Students Who Use Facebook Get Lower Grades, Study Shows

Filed under: In The News, Research Reveals: Teens


Students Who Use Facebook Get Lower Grades

Updating your status while studying could lower your GPA. Credit: meow meow meow meow, Flickr


Newsflash: Facebook may be making us dumber.


London's Daily Mail reports that a team of psychologists studied 219 university students between the ages of 19 and 54, and found that those who use Facebook while they study -- or even have it running in the background -- get grades that are 20 percent lower than those who do not.

"The problem is that most people have Facebook or other social networking sites, their e-mails and maybe instant messaging constantly running in the background while they are carrying out other tasks," Paul Kirschner, study author and professor at the Center for Learning Sciences and Technologies at the Open University of The Netherlands, tells the newspaper.

The students who used Facebook had grade point averages of 3.06, which doesn't seem too bad when the scale goes from 0.0 to 4.0. However, those who turned off the social media network when it came time to hit the books had a typical GPA of 3.82. In addition, non-users also said they studied more often -- spending an average of 88 percent more time working outside of class.

Some students are in denial about the findings. Three-quarters of those surveyed said they don't believe Facebook had any effect on their performance.
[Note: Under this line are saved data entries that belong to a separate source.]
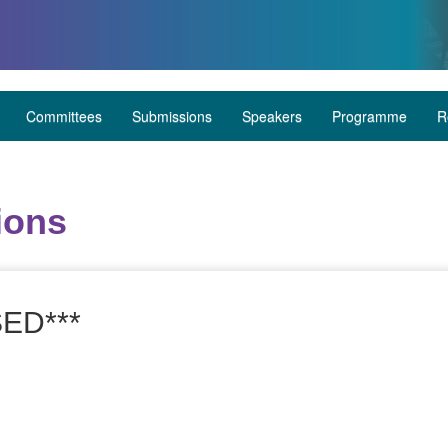
Committees
Submissions
Speakers
Programme
R
ions
ED***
Kirschner is quick to point out that he isn't trying to demonize any one social media network, but that the study does suggest that multi-tasking online isn't an effective study strategy.

"Our study, and other previous work, suggests that while people may think constant task-switching allows them to get more done in less time, the reality is it extends the amount of time needed to carry out tasks and leads to more mistakes," he tells the Daily Mail.

Kirschner also tells the newspaper he doesn't think this trend is limited to college students. He says he would expect similar results among younger pupils, as well.